Abstract

Top of pageAbstract In order to determine whether increasing GABA in the spinal cord by glutamic acid decarboxylase 67 (GAD67) gene transfer to the dorsal root ganglion (DRG) would attenuate below-level central neuropathic pain resulting from spinal cord injury (SCI) we engineered a replication defective HSV based vector, deleted for the essential immediate early genes ICP4 and ICP27 and additionally deficient in expression of immediate early genes ICP22 and ICP47, to express GAD 67 driven by the HCMV IE promoter at the UL41 locus (vector QHGAD67). Transduction of DRG neurons in vitro with QHGAD67 resulted in the release of GABA measured by HPLC. Subcutaneous inoculation of the vector in the foot resulted in GAD67 expression and constitutive release of GABA in microdialysate of the dorsal horn.

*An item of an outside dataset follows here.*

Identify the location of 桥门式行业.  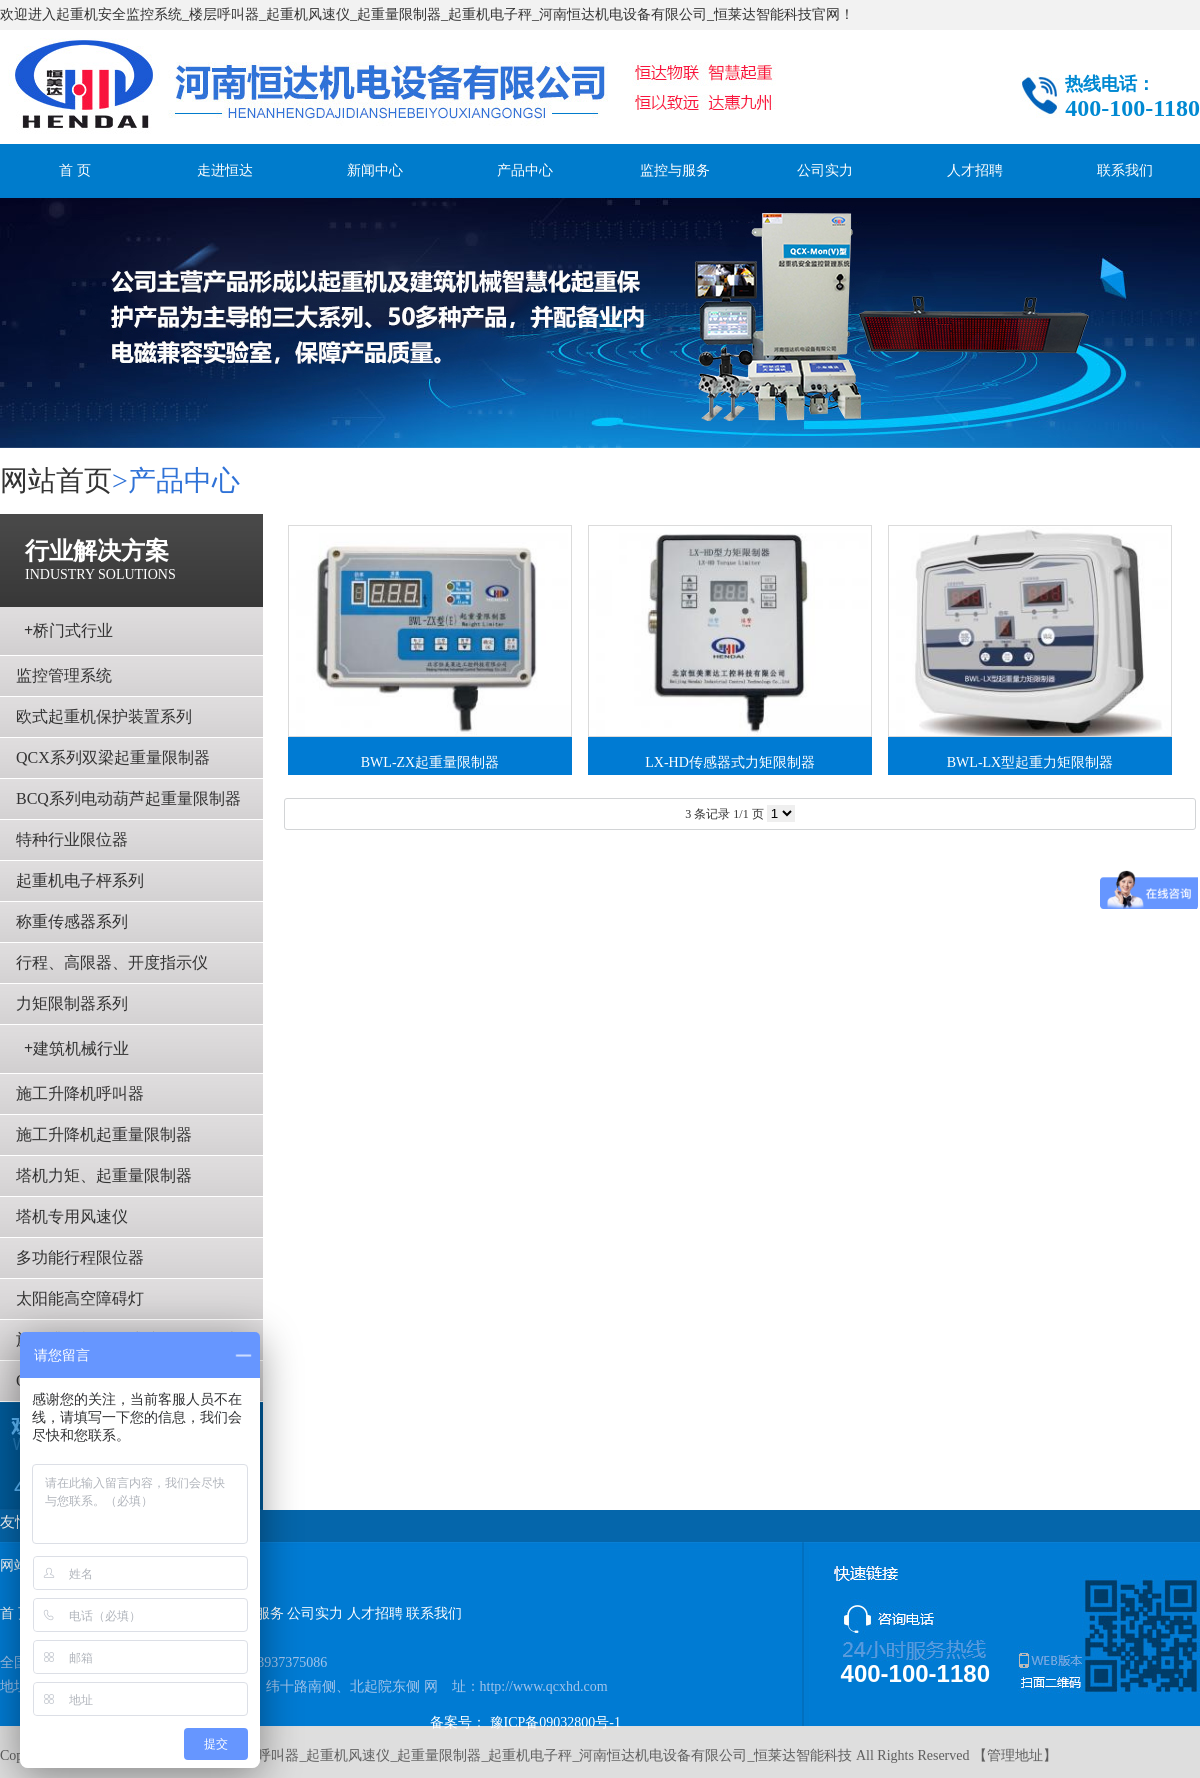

One week after left T13 spinal hemisection in rats, animals were inoculated subcutaneously into the plantar surface of both hindpaws with 30 microliters QHGAD67 (1x109 pfu/ml) or a lacZ-expressing control vector QOZHG. Mechanical allodynia and thermal hyperalgesia in both hindpaws was assessed with a series of calibrated von Frey filaments and Hargreaves heat apparatus, respectively. Animals inoculated with QHGAD67 demonstrated antiallodynic and antihyperalgesic effects that persisted for several weeks and could be effectively reestablished by reinoculation. The vector-mediated analgesic effects were reduced by intrathecal bicuculline or phaclofen administered at doses that produced neither mechanical allodynia nor thermal hyperalgesia. Vector-mediated GABA release attenuated the increase in spinal calcitonin gene related peptide (CGRP) caused by cord hemisection. These results demonstrate that transduction of DRG with a GAD-expressing HSV vector results in the release of GABA from nerve terminals in the spinal cord to provide an analgesic effect through actions at both GABAA and GABAB receptors, and suggests that gene therapy with a GAD67 expressing HSV based vector may prove useful in the treatment of central neuropathic pain after spinal cord injury.